Y en el capítulo de las decepciones, ¿hay algo que duela en este porvenir que por fin ha llegado a España? ¿Cómo se ve el futuro por dentro? El capítulo de decepciones está cubierto por lo que digo en mi respuesta anterior. Este presente es el futuro con el que soñaba cuando tenía veinticinco años. Entonces, en mis primeros viajes a Europa, contemplaba con envidia la libertad de la que se disfrutaba en países como Francia e Italia, en los que manifestantes comunistas con banderas rojas y puños en alto se cruzaban pacíficamente con procesiones dirigidas por curas con sotana, cruz alzada e incensarios. Aquello para mí era increíble, y pensaba que para que en España se diesen situaciones semejantes tendrían que pasar muchas décadas. Tuvieron que pasar en efecto muchas décadas, pero pasaron. Ahora en España hay hasta libertad religiosa, algo sorprendente en un país tan religioso. No voy a quitarle importancia a las libertades al fin conseguidas, pero me doy cuenta de que eso no era todo, que no se cumplieron otros sueños que hoy parecen aún más lejanos que antes, tal vez por el hundimiento del llamado socialismo real. El hecho es que la llegada de la democracia produjo entre nosotros el fenómeno del “desencanto”, que yo no entendía muy bien en mis regresos a España durante los primeros años de post-dictadura. Jaime Gil de Biedma lo atribuía a que la gente no había comprendido que la democracia es, como los cuartos de baño, algo muy práctico pero muy aburrido. Quizá tenía razón. En todo caso, si hemos de contentarnos con sólo democracia, sería deseable que la democracia fuera de verdad democracia.

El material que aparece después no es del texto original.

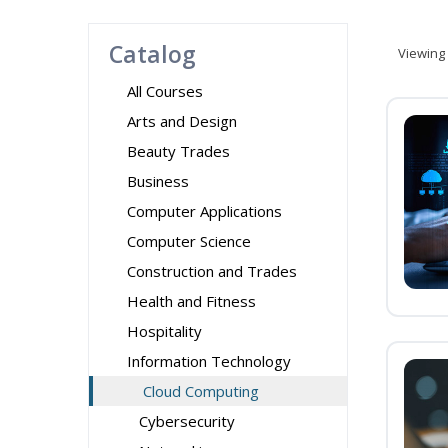
Catalog
Viewing
All Courses
Arts and Design
Beauty Trades
Business
Computer Applications
Computer Science
Construction and Trades
Health and Fitness
Hospitality
Information Technology
Cloud Computing
Cybersecurity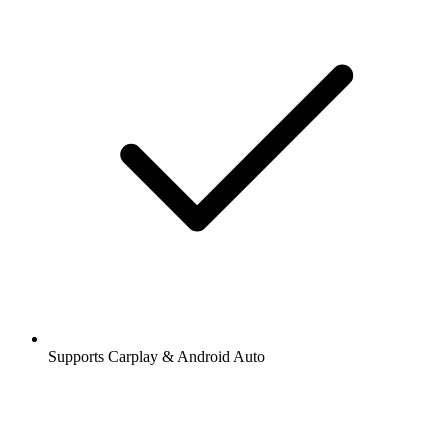
Supports Carplay & Android Auto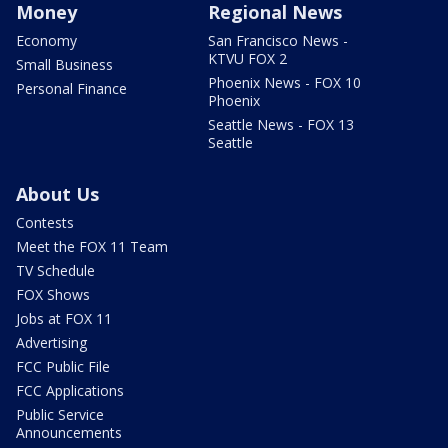
Money
Regional News
Economy
San Francisco News -
KTVU FOX 2
Small Business
Phoenix News - FOX 10
Personal Finance
Phoenix
Seattle News - FOX 13
Seattle
About Us
Contests
Meet the FOX 11 Team
TV Schedule
FOX Shows
Jobs at FOX 11
Advertising
FCC Public File
FCC Applications
Public Service
Announcements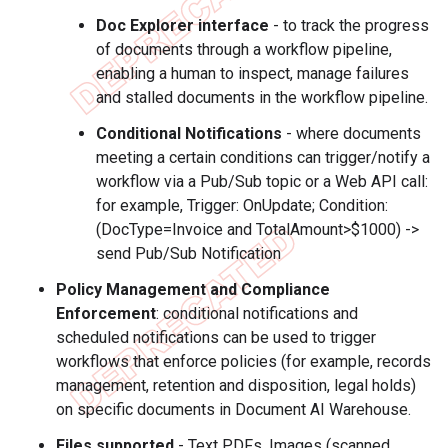
Doc Explorer interface
- to track the progress
of documents through a workflow pipeline,
enabling a human to inspect, manage failures
and stalled documents in the workflow pipeline.
Conditional Notifications
- where documents
meeting a certain conditions can trigger/notify a
workflow via a Pub/Sub topic or a Web API call:
for example, Trigger: OnUpdate; Condition:
(DocType=Invoice and TotalAmount>$1000) ->
send Pub/Sub Notification
Policy Management and Compliance
Enforcement
: conditional notifications and
scheduled notifications can be used to trigger
workflows that enforce policies (for example, records
management, retention and disposition, legal holds)
on specific documents in Document AI Warehouse.
Files supported
- Text PDFs, Images (scanned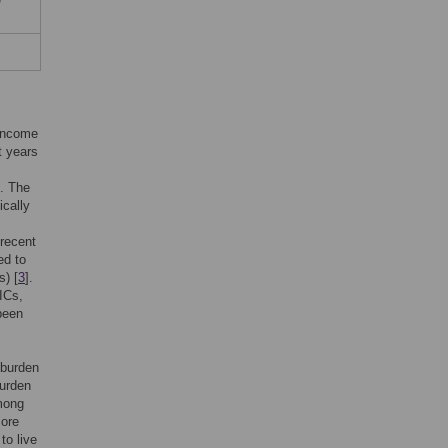
-income
t years
]. The
ically
 recent
ed to
s) [
3
].
MICs,
been
 burden
burden
among
more
to live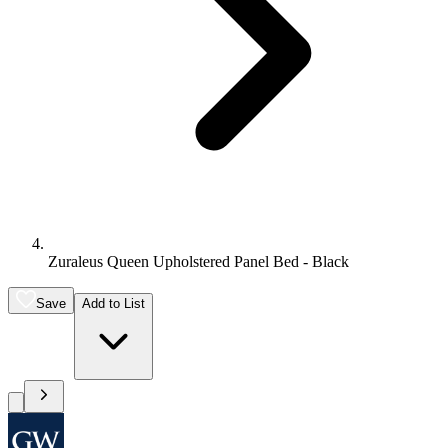
Zuraleus Queen Upholstered Panel Bed - Black
Save
Add to List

A estas alturas, preguntarte por el sentido de la poesía, por las razones del género, es invitarte a explicar una vez más las claves de tu poética. Pero también es una forma de hacer balance. ¿Qué te ha dado la poesía? ¿Qué le has dado tú? ¿ Hay algo de lo que te arrepientas? Ojalá le haya yo dado algo medianamente valioso a la poesía. A la poesía me acerqué sin querer. Alguna vez dije, apuntado a mi falta de voluntad, que casi todo lo que hice en esta vida lo hice sin querer; incluso amé sin querer a quien amaba. Amar queriendo sería amor premeditado, adrede, y eso no es amor. Sólo pongo empeño en hacer las cosas que me son indiferentes; las otras, las que me importan, tengo que hacerlas, lo quiera o no. Así me pasó con la poesía, que escribí siempre, o casi siempre sin querer, porque no tuve más remedio, como respuesta a una necesidad. Cuando me pongo a escribir un poema, es porque el poema está ya ahí, reclamando una asistencia que no puedo negarle. Por eso escribo poco, cada vez menos y a la espera de que algo ocurra; lo que otros llaman “inspiración” yo prefiero llamarlo “ocurrencia”, pues los poemas son cosas que suceden, que me ocurren ya, por desgracia, pocas veces. Por la gratuidad con que me entregué a ella, a la poesía nunca le pedí nada. Sin embargo, la poesía me dio muchas satisfacciones. Como lector y como escritor, me ayudó a entenderme y a conocer mejor el mundo, me permitió sentirme libre en tiempos de opresión, me sirvió para superar algunos momentos difíciles, me acercó a personas admirables que sin ella no hubiese conocido, me abrió caminos por los que nunca habría transitado, me estimuló a pensar y a sentir. Y no me arrepiento de nada, ni siquiera de mis peores poemas, porque sé que también fueron para mi necesarios.

Me atrevo a pedirte que resumas tu vida en tres greguerías sobre tres ciudades: Oviedo, Madrid y Alburquerque.

Oviedo ya no es para mí la ciudad real, sino el escenario de un sueño recurrente. Madrid es el lugar de cita con mis amigos. Y Alburquerque el punto de encuentro con mí mismo.